● Exercise description:
Your task is to copy the stretch of lines in the records below that begins with the line containing "Радиаторы трубчатые Rifar" and ends with the line containing "Фитинги для труб из сшитого полиэтилена", exactly as written, with nothing added.

##### Material to process

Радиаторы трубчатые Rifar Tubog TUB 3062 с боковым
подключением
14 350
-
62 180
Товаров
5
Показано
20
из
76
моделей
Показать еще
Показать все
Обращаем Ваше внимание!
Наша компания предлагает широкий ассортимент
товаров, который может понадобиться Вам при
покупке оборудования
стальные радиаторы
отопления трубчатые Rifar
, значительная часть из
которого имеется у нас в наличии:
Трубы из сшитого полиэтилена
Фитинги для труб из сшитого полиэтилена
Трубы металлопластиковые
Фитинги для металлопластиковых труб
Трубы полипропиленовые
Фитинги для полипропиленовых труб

##########
##### Material to process

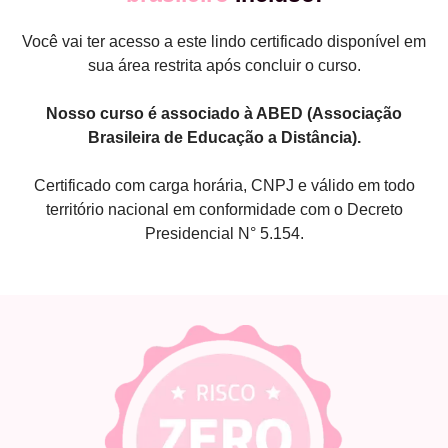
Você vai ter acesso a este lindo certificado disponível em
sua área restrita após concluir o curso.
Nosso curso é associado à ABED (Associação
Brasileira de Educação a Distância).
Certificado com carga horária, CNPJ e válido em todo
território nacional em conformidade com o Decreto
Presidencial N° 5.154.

##########
##### Material to process

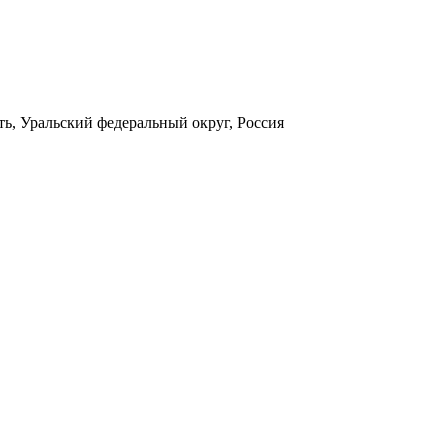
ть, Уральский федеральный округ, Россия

##########

● Solution for this problem:
Радиаторы трубчатые Rifar Tubog TUB 3062 с боковым
подключением
14 350
-
62 180
Товаров
5
Показано
20
из
76
моделей
Показать еще
Показать все
Обращаем Ваше внимание!
Наша компания предлагает широкий ассортимент
товаров, который может понадобиться Вам при
покупке оборудования
стальные радиаторы
отопления трубчатые Rifar
, значительная часть из
которого имеется у нас в наличии:
Трубы из сшитого полиэтилена
Фитинги для труб из сшитого полиэтилена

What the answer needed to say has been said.